Telecomgate: il primo cambio di vento dall'inizio della legislatura

A ulteriore conferma del fatto che aveva ragione Rudyard Kipling a scrivere che successo e insuccesso sono due grandi impostori, e che come tali debbono essere trattati, Romano Prodi, poche ore dopo aver incassato il sì di due terzi della Cdl alla missione italiana in Libano, si trova nella situazione peggiore da quando è nato il suo governo: messo sotto accusa e lasciato solo dagli alleati dopo che il suo principale collaboratore è stato scoperto con le dita nel vasetto della marmellata. E questo senza che la Casa delle libertà abbia fatto alcunché per meritarselo. Per il centrodestra, infatti, si tratta di un regalo tanto prezioso quanto inaspettato. Niente di nuovo: come scritto più volte, la politica italiana è messa così male che il vero punto di forza dei due schieramenti è l'altrui debolezza. Le dimissioni di Marco Tronchetti Provera dalla presidenza di Telecom Italia, poi, contribuiscono a creare un clima apocalittico attorno all'intera vicenda del Telecomgate e non migliorano certo la situazione di Prodi. Né la consegna dell'indebitatissimo gruppo alla presidenza di Guido Rossi (area ds) rafforza il presidente del consiglio.

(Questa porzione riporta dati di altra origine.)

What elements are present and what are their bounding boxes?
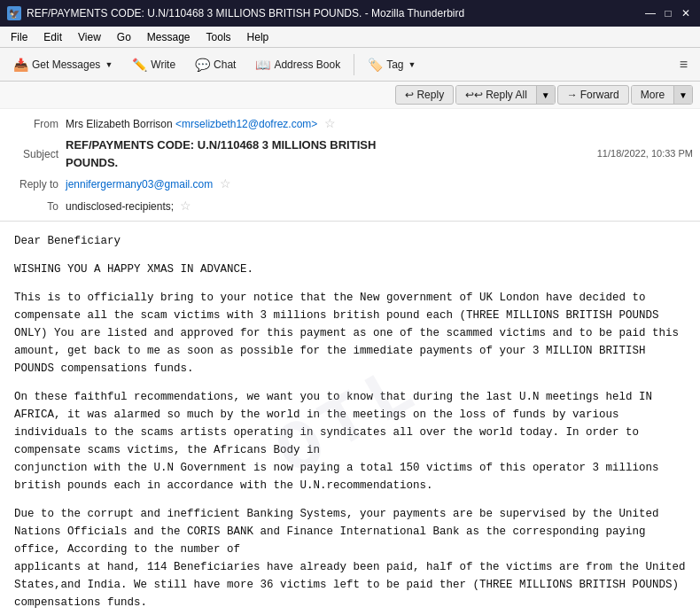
more-label: More [641,89,665,101]
reply-to-row: Reply to jennifergermany03@gmail.com ☆ [7,173,693,195]
from-row: From Mrs Elizabeth Borrison <mrselizbeth… [7,113,693,135]
reply-all-main[interactable]: ↩↩ Reply All [456,86,536,104]
subject-value: REF/PAYMENTS CODE: U.N/110468 3 MILLIONS… [66,136,379,171]
from-value: Mrs Elizabeth Borrison <mrselizbeth12@do… [66,114,693,133]
chat-label: Chat [214,58,236,71]
body-paragraph-1: Dear Beneficiary [14,232,686,250]
more-main[interactable]: More [632,86,673,104]
from-label: From [7,116,58,132]
reply-to-address[interactable]: jennifergermany03@gmail.com [66,178,213,191]
email-fields: From Mrs Elizabeth Borrison <mrselizbeth… [0,109,700,221]
from-email[interactable]: <mrselizbeth12@dofrez.com> [175,118,317,130]
reply-all-label: Reply All [486,89,527,101]
reply-to-value: jennifergermany03@gmail.com ☆ [66,175,693,193]
title-bar: 🦅 REF/PAYMENTS CODE: U.N/110468 3 MILLIO… [0,0,700,27]
forward-icon: → [567,89,578,101]
write-button[interactable]: ✏️ Write [124,54,183,75]
chat-button[interactable]: 💬 Chat [187,54,244,75]
to-star-icon[interactable]: ☆ [180,199,191,213]
get-messages-button[interactable]: 📥 Get Messages ▼ [5,54,121,75]
more-dropdown[interactable]: ▼ [673,86,692,104]
menu-bar: File Edit View Go Message Tools Help [0,27,700,48]
reply-icon: ↩ [405,89,414,101]
menu-tools[interactable]: Tools [199,29,238,45]
forward-label: Forward [580,89,619,101]
email-header: ↩ Reply ↩↩ Reply All ▼ → Forward More ▼ … [0,82,700,222]
toolbar: 📥 Get Messages ▼ ✏️ Write 💬 Chat 📖 Addre… [0,48,700,82]
get-messages-dropdown-icon: ▼ [105,60,113,69]
window-title: REF/PAYMENTS CODE: U.N/110468 3 MILLIONS… [27,7,464,19]
app-icon: 🦅 [7,6,21,20]
menu-edit[interactable]: Edit [36,29,69,45]
body-paragraph-4: On these faithful recommendations, we wa… [14,388,686,494]
subject-row: Subject REF/PAYMENTS CODE: U.N/110468 3 … [7,135,693,173]
close-button[interactable]: ✕ [679,6,693,20]
email-action-bar: ↩ Reply ↩↩ Reply All ▼ → Forward More ▼ [0,82,700,109]
body-paragraph-3: This is to officially bring to your noti… [14,289,686,378]
minimize-button[interactable]: — [643,6,657,20]
to-row: To undisclosed-recipients; ☆ [7,195,693,217]
reply-all-icon: ↩↩ [465,89,483,101]
write-icon: ✏️ [132,58,147,72]
more-button[interactable]: More ▼ [631,85,693,105]
tag-label: Tag [386,58,403,71]
tag-button[interactable]: 🏷️ Tag ▼ [360,54,424,75]
reply-all-button[interactable]: ↩↩ Reply All ▼ [455,85,556,105]
forward-button[interactable]: → Forward [557,85,629,105]
tag-icon: 🏷️ [368,58,383,72]
maximize-button[interactable]: □ [661,6,675,20]
address-book-button[interactable]: 📖 Address Book [247,54,348,75]
window-controls: — □ ✕ [643,6,693,20]
to-value: undisclosed-recipients; ☆ [66,197,693,215]
menu-message[interactable]: Message [140,29,198,45]
address-book-icon: 📖 [255,58,270,72]
body-paragraph-5: Due to the corrupt and inefficient Banki… [14,505,686,611]
reply-button[interactable]: ↩ Reply [395,85,454,105]
address-book-label: Address Book [274,58,340,71]
get-messages-label: Get Messages [32,58,100,71]
menu-view[interactable]: View [71,29,108,45]
from-name: Mrs Elizabeth Borrison [66,118,173,130]
reply-to-label: Reply to [7,176,58,192]
hamburger-menu-button[interactable]: ≡ [673,54,695,75]
reply-label: Reply [416,89,444,101]
to-address[interactable]: undisclosed-recipients; [66,200,174,213]
toolbar-separator [354,54,354,75]
reply-to-star-icon[interactable]: ☆ [220,176,231,191]
body-paragraph-2: WISHING YOU A HAPPY XMAS IN ADVANCE. [14,261,686,278]
get-messages-icon: 📥 [13,58,28,72]
chat-icon: 💬 [195,58,210,72]
menu-go[interactable]: Go [110,29,138,45]
reply-all-dropdown[interactable]: ▼ [536,86,555,104]
write-label: Write [151,58,175,71]
to-label: To [7,199,58,214]
email-body: OTL Dear Beneficiary WISHING YOU A HAPPY… [0,222,700,615]
date-value: 11/18/2022, 10:33 PM [379,146,693,161]
subject-label: Subject [7,146,58,162]
from-star-icon[interactable]: ☆ [324,116,336,130]
menu-file[interactable]: File [4,29,35,45]
tag-dropdown-icon: ▼ [408,60,416,69]
menu-help[interactable]: Help [240,29,276,45]
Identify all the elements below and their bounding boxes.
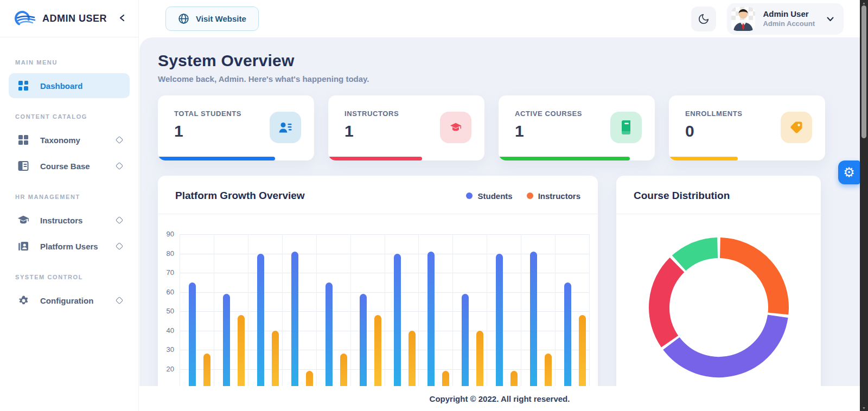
gridline [214, 234, 214, 411]
sidebar-item-taxonomy[interactable]: Taxonomy [9, 127, 130, 152]
sidebar-item-platform-users[interactable]: Platform Users [9, 234, 130, 259]
app-root: ADMIN USER MAIN MENUDashboardCONTENT CAT… [0, 0, 868, 411]
topbar: Visit Website [139, 0, 860, 37]
sidebar-item-label: Course Base [40, 162, 117, 171]
course-distribution-card: Course Distribution [616, 176, 821, 411]
dashboard-grid-icon [17, 80, 29, 92]
copyright-text: Copyright © 2022. All right reserved. [430, 394, 570, 403]
nav-section-label: CONTENT CATALOG [0, 99, 138, 126]
page-subtitle: Welcome back, Admin. Here's what's happe… [158, 74, 860, 84]
stat-card-accent-bar [669, 157, 738, 160]
graduation-cap-icon [17, 214, 29, 226]
page-title: System Overview [158, 52, 860, 70]
chevron-left-icon [119, 14, 125, 22]
sidebar-item-label: Platform Users [40, 242, 117, 251]
graduation-cap-icon [440, 112, 471, 143]
user-card-icon [17, 240, 29, 252]
y-axis-tick: 40 [158, 326, 174, 335]
sidebar-item-label: Instructors [40, 216, 117, 225]
y-axis-tick: 60 [158, 288, 174, 296]
sidebar-item-label: Dashboard [40, 81, 122, 91]
y-axis-tick: 80 [158, 249, 174, 258]
gridline [350, 234, 351, 411]
stat-card-accent-bar [499, 157, 630, 160]
visit-website-label: Visit Website [196, 14, 246, 23]
stat-card-instructors: INSTRUCTORS1 [328, 95, 484, 160]
platform-growth-card: Platform Growth Overview StudentsInstruc… [158, 176, 598, 411]
donut-chart [637, 226, 800, 389]
y-axis-tick: 90 [158, 230, 174, 238]
donut-segment [679, 248, 717, 263]
gridline [521, 234, 521, 411]
expand-diamond-icon [116, 136, 123, 144]
y-axis-tick: 70 [158, 268, 174, 277]
nav-section-label: MAIN MENU [0, 45, 138, 72]
sidebar-item-instructors[interactable]: Instructors [9, 208, 130, 233]
legend-item-instructors[interactable]: Instructors [527, 191, 580, 201]
gridline [282, 234, 283, 411]
profile-name: Admin User [763, 9, 815, 20]
sidebar-item-dashboard[interactable]: Dashboard [9, 73, 130, 98]
vertical-scrollbar[interactable]: ▲ ▼ [860, 0, 868, 411]
expand-diamond-icon [116, 216, 123, 224]
globe-icon [178, 13, 189, 24]
chart-legend: StudentsInstructors [466, 191, 580, 201]
nav-section-label: SYSTEM CONTROL [0, 260, 138, 287]
gridline [180, 234, 180, 411]
gridline [316, 234, 317, 411]
sidebar-nav: MAIN MENUDashboardCONTENT CATALOGTaxonom… [0, 37, 138, 313]
tag-icon [781, 112, 812, 143]
gridline [418, 234, 419, 411]
taxonomy-grid-icon [17, 134, 29, 146]
expand-diamond-icon [116, 162, 123, 170]
user-profile-menu[interactable]: Admin User Admin Account [727, 3, 844, 35]
avatar [731, 7, 755, 31]
dark-mode-toggle[interactable] [691, 7, 716, 31]
logo-text: ADMIN USER [42, 13, 107, 24]
footer: Copyright © 2022. All right reserved. [139, 386, 860, 411]
stat-card-active-courses: ACTIVE COURSES1 [499, 95, 655, 160]
sidebar-collapse-button[interactable] [116, 12, 129, 25]
legend-item-students[interactable]: Students [466, 191, 512, 201]
logo-swirl-icon [14, 10, 36, 27]
students-icon [270, 112, 301, 143]
charts-row: Platform Growth Overview StudentsInstruc… [158, 176, 860, 411]
scroll-down-arrow[interactable]: ▼ [862, 405, 866, 410]
topbar-right: Admin User Admin Account [691, 3, 844, 35]
expand-diamond-icon [116, 297, 123, 304]
y-axis-tick: 20 [158, 365, 174, 373]
profile-text: Admin User Admin Account [763, 9, 815, 28]
platform-growth-title: Platform Growth Overview [175, 190, 305, 202]
scrollbar-thumb[interactable] [861, 5, 866, 138]
gridline [555, 234, 556, 411]
gear-icon [17, 294, 29, 306]
gridline [589, 234, 590, 411]
stat-card-enrollments: ENROLLMENTS0 [669, 95, 825, 160]
visit-website-button[interactable]: Visit Website [165, 7, 259, 31]
settings-fab-button[interactable]: ⚙ [838, 160, 860, 184]
y-axis-tick: 50 [158, 307, 174, 315]
stat-card-total-students: TOTAL STUDENTS1 [158, 95, 314, 160]
profile-role: Admin Account [763, 20, 815, 29]
book-icon [610, 112, 642, 143]
scroll-up-arrow[interactable]: ▲ [862, 0, 866, 5]
stat-card-accent-bar [328, 157, 422, 160]
logo: ADMIN USER [14, 10, 116, 27]
course-distribution-header: Course Distribution [616, 176, 821, 214]
course-base-icon [17, 160, 29, 172]
sidebar-item-course-base[interactable]: Course Base [9, 153, 130, 178]
expand-diamond-icon [116, 242, 123, 250]
chevron-down-icon [827, 14, 834, 24]
stats-row: TOTAL STUDENTS1INSTRUCTORS1ACTIVE COURSE… [158, 95, 825, 160]
sidebar-header: ADMIN USER [0, 0, 138, 37]
gridline [452, 234, 453, 411]
donut-chart-plot[interactable] [616, 214, 821, 389]
bar-chart-plot[interactable]: 9080706050403020 [158, 214, 598, 411]
gear-icon: ⚙ [843, 166, 855, 179]
gridline [487, 234, 487, 411]
legend-label: Students [477, 191, 512, 201]
sidebar-item-configuration[interactable]: Configuration [9, 288, 130, 313]
y-axis-tick: 30 [158, 345, 174, 354]
gridline [385, 234, 385, 411]
donut-segment [659, 265, 677, 342]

L'opposizione vuole processare il premier in parlamento. Come noto, la richiesta è partita dopo che si è saputo che Angelo Rovati, strettissimo collaboratore di Prodi, fino a poco tempo fa incaricato di fare fund raising per il Professore, ha inviato a Tronchetti Provera, su carta intestata di palazzo Chigi, uno studio dettagliato - 28 pagine condite di numeri e grafici - nel quale suggerisce di scorporare la rete telefonica e farla passare sotto il controllo della Cassa depositi e prestiti, diventata ormai ufficialmente la nuova Iri. In altre parole, negli uffici della presidenza del consiglio c'era chi, vicinissimo al premier, sapeva tutto delle intenzioni del presidente di Telecom, al punto da suggerirgli un modo alternativo e condiviso dal governo per ridurre l'indebitamento del gruppo (ovviamente con i soldi dei contribuenti, secondo la migliore tradizione della sinistra). E questo nonostante il presidente del consiglio abbia giurato di non saperne nulla. Per inciso, appare chiaro che il documento preparato da Rovati e portato all'attenzione dei giornali sia saltato fuori proprio dai cassetti dei vertici di Telecom, incavolati per l'atteggiamento di Prodi.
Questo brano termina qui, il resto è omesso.